His speech focused significantly on the electrification transformation underway at GM.
“GM is moving from a company that, for 100 years, has been based on mechanically driven automobiles, to one that will eventually be focused on electrically driven vehicles,” he said. “This is a big deal.”
Lutz summarized the Volt’s three-year development voyage and highlighted the fact that GM has decided to make pack assembly a core competency.
Even though GM will be sourcing the generation one Volt’s electric motor from a supplier, this won’t be the case in the future.
“We also determined that the design, development, and production of electric motors and power electronics need to be core competencies for GM – and we’re moving in those directions, too,” said Lutz.
Lutz spelled out GM’s plan to roll out the Volt gradually in limited selected US markets beginning with some in California. He admitted demand is likely to far outstrip supply initially.
He also publicly verified for the first time ever the actual production numbers GM is planning.
“In the first few months we will be producing 4000 to 5000 Volts,” he said. ” In the first full year we will make eight to ten thousand.”
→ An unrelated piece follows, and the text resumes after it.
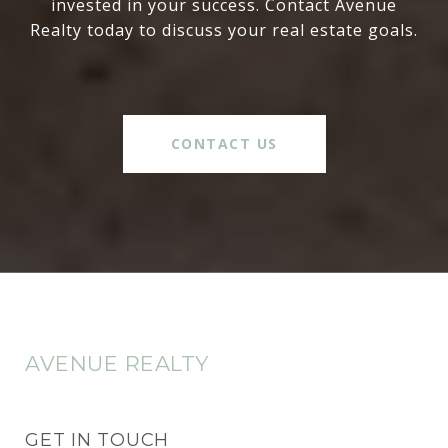
invested in your success. Contact Avenue
Realty today to discuss your real estate goals.
CONTACT US
AVENUE REALTY
GET IN TOUCH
“We are going to ramp it up slowly becasue it is all uncharted terrain for all of us once we start turning out (battery) packs in very high rates,” he said.
He also said full production capacity will be 50,000 to 60,000 Volts per year.
Lutz predicts the total plug-in car market including BEVs, PHEVs, and EREVS will be about 250,000 to 300,000 per year in five years. “They will mostly be our products,” he joked.
Not confirming the Converj is production-tracked, he said there are “many products” in the pipeline.